Starter Kit Care Sheet

The starter kit described below is only designed to house a Corn snake, Rat snake, King snake or Milk snake for up to one year from birth or when the snake requires more than one defrosted fuzzy sized mouse. After this time more space and heating will be required.

Tank set-up

Choosing a place in your home for your snake and vivarium is very important; firstly it must be in a warm room or the vivarium’s heating will not work effectively enough. Secondly do not place your vivarium near sources of heat such as radiators or direct sun light, nor should you put it in a cold or drafty place. Thirdly do not put your vivarium in busy areas of your home like hallways, play room or rooms with loud noises.

Corn Snake Set UpsThe size of your vivarium can be important too. Too big and your animal may get insecure and aggressive or reclusive and refuse to feed. A small simple plastic tank roughly 15” long by 10” wide by 6” high is a good size to start.

Heating your vivarium will be done with the use of a small heat mat (6”x11“) placed outside and under your vivarium covering half the base area, any less than half and your snake may get cold, any more than half and you could over heat your snake. Your heat mat should be left running 24 hours a day. Do not place your heat mat on any surface that might be stained by the heat created by the mat without first protecting the surface.

Substrate, Cleaning And Furniture

Cover the floor of your vivarium with a thin layer of orchid bark and spot clean when necessary, do a full tank clean at least every 8 weeks or sooner if you feel it is necessary. Do not use soaps, detergents or household disinfectant. Specialist disinfectants are available if required.

Make sure you provide your snake with a hide and a water bowl. Do not place the water bowl over the heat mat. Normal tap water is fine. Also make sure the hide being used is not too heavy or while digging it could crush your snake.

Feeding

Your snake should only eat once a week, only the size of the meal and the quantity of the food in each meal will change. Your snake will probably start with the smallest food available (pink mice).

Defrost your food naturally; do not defrost your snake’s food in the microwave or in hot water. Make sure your snake’s food is thoroughly thawed and place in the tank. Check your snake directly after feeding to see the size of the lump in its gut, if there is a lump then the size of the food is correct. If no lump is present then the following week feed two items of the same size food. Continue to check the size of the lump in your snakes belly and when no lump is present directly after feeding, move on to a single mouse of the next size (i.e fuzzy mice). Continue with this routine until your snake reaches adult size. In the event of your snake not feeding, remove the food the following morning and throw away, do not re-freeze or try to feed your snake until the following week.

Handling

After you first get your snake home, set up its new enclosure. Give it about half an hour to warm up, and then place your snake in its tank. For the first three to four weeks (or until your snake has had at least 3-4 feeds with-out problem) leave your new snake alone as much as possible. Do not handle it and keep it as quiet as possible. This settling down period is very important to your snake’s acclimatisation. If it is not allowed to acclimatise properly your snake may become reclusive and not feed or it may become defensive and aggressive. After the first few weeks you can start to handle your animal. Do not over handle your animal as it will still be nervous. When handling your snake, never grip or restrain your animal. Allow it to move freely over your hands and through your fingers. To begin with, handle your animal near to the ground encase it slips or falls.

Health

If you are ever in doubt about the health of your snake call your supplier and if you are still in doubt go and see a recommended specialist veterinarian. Below will be listed a brief guide to help you help you know what to look for in a sick snake.

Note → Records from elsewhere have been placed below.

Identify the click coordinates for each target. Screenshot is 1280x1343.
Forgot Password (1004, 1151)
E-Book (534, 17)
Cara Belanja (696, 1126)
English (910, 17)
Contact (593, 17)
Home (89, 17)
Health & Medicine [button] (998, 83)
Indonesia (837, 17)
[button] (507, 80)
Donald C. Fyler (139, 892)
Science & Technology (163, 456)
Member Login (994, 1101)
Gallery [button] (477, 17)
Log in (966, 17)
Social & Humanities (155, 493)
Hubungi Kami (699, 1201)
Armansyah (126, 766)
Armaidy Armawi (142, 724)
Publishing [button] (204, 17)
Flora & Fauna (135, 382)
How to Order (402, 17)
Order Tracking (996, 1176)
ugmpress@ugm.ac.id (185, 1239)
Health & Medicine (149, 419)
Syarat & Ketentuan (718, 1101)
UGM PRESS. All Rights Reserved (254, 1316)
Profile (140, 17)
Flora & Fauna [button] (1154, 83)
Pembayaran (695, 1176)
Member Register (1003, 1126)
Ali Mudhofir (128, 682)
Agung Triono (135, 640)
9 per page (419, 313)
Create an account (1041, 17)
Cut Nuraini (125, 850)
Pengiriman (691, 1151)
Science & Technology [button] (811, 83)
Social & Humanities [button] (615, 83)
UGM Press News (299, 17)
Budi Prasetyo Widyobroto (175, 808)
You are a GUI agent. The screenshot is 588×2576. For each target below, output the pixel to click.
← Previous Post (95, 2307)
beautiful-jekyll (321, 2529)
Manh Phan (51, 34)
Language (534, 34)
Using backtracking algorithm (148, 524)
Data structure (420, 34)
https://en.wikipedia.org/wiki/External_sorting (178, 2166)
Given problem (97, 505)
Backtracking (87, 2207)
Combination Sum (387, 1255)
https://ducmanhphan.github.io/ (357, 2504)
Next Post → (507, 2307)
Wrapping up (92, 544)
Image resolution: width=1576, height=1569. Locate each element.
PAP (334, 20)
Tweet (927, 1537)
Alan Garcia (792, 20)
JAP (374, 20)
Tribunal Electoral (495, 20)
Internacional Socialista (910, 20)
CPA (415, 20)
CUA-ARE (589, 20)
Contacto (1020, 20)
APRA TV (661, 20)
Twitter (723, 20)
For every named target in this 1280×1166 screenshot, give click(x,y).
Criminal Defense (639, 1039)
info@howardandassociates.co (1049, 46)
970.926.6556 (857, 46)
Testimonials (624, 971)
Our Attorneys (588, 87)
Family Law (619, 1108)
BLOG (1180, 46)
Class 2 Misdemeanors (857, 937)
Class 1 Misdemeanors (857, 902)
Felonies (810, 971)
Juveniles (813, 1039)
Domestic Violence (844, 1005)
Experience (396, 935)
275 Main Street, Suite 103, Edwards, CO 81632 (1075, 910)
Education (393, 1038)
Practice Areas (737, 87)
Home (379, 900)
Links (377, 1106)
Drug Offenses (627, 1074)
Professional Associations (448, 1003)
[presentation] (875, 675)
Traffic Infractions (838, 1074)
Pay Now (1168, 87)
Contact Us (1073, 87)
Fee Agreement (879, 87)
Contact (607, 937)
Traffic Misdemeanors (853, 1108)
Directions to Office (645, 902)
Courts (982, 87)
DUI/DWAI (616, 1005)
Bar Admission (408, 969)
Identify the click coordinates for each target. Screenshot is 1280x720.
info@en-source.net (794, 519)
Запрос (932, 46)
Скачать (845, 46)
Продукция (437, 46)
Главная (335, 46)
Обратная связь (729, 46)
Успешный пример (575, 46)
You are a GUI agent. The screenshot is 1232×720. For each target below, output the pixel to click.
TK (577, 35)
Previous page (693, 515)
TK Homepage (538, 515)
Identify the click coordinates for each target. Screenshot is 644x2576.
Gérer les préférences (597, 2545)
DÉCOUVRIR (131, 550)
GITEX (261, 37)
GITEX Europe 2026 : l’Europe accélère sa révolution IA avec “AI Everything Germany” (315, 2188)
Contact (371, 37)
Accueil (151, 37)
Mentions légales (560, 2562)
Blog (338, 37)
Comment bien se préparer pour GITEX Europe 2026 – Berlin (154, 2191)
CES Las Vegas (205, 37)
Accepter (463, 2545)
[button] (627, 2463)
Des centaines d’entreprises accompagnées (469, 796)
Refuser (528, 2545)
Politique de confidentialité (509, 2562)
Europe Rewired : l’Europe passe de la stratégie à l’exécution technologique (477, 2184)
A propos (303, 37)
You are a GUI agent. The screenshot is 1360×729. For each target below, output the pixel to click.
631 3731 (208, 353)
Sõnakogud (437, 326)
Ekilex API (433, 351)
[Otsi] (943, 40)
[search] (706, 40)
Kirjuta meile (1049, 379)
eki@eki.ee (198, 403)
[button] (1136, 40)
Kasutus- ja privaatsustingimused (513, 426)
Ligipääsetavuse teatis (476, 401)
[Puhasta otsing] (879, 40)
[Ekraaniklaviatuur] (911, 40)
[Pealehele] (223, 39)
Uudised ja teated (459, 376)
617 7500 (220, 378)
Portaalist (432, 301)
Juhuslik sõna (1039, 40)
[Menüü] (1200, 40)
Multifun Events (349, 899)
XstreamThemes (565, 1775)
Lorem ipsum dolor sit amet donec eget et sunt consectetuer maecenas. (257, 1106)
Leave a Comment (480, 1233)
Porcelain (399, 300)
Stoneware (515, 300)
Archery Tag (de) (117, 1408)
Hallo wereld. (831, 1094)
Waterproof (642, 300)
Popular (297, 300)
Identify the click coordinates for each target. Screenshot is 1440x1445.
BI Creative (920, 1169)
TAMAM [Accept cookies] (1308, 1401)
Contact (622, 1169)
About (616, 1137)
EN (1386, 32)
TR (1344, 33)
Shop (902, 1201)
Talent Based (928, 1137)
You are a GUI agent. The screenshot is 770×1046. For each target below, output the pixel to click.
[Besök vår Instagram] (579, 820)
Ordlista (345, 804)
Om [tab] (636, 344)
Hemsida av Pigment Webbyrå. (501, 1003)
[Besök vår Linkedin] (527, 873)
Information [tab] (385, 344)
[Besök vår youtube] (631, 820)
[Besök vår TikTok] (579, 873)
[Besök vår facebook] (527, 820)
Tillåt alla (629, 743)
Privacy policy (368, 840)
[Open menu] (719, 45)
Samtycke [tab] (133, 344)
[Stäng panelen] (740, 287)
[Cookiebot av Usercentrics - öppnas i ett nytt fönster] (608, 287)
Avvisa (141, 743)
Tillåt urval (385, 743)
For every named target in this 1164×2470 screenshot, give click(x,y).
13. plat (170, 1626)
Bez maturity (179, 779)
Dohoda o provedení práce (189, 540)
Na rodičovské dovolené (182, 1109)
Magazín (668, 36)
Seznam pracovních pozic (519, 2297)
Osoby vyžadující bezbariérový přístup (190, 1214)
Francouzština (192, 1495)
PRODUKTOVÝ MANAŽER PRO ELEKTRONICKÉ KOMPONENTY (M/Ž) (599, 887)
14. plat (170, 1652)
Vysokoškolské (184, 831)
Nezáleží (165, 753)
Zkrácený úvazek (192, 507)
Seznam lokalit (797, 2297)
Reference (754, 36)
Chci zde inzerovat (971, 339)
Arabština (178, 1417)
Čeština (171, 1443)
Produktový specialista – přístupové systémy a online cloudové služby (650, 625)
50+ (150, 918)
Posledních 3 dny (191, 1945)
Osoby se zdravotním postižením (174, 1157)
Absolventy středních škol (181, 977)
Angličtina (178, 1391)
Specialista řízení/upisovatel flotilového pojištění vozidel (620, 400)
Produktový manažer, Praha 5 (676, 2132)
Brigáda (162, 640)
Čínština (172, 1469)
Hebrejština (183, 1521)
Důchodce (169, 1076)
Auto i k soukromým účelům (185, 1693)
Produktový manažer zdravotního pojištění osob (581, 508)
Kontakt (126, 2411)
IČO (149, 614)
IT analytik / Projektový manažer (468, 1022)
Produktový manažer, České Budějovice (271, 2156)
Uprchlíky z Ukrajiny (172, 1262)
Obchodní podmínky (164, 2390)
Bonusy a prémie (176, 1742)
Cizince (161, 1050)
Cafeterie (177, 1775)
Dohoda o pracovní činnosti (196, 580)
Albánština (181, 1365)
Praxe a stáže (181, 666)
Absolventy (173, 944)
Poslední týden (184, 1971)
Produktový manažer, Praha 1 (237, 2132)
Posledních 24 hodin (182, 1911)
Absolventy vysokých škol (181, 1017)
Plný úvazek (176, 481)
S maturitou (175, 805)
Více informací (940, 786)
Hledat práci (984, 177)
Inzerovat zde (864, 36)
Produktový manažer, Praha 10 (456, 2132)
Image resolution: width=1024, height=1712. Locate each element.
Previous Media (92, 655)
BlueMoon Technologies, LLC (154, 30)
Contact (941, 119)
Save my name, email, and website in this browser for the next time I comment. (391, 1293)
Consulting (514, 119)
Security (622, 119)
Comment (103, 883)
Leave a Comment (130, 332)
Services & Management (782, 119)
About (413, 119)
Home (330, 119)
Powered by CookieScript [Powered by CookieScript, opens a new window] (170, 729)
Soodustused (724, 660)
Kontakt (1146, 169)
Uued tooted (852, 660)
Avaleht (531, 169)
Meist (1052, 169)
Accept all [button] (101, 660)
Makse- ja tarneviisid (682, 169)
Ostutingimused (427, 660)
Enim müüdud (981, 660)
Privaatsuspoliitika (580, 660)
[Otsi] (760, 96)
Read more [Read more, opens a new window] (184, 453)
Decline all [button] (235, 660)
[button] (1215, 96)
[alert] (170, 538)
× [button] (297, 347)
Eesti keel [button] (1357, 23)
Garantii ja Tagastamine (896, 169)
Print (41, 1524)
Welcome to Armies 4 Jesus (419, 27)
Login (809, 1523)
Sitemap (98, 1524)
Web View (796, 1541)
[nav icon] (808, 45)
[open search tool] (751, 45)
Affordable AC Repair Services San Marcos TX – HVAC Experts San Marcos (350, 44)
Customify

  • Prolonged lack of appetite
  • The skin giving a wrinkled or dehydrated appearance
  • Mouth not closing properly
  • Dull or unclear eyes (when not shedding)
  • Inability to right its self or dizzy appearance

During shedding your snakes eyes will glaze over and its body colour will appear duller, this appearance will last up to a week, before it sheds. Always check your snake after it sheds to make sure all of the skin has come off. If your snake does not shed completely call your supplier or a vet for advice on how to remove the un-shed skin and how you may be able to prevent it in future.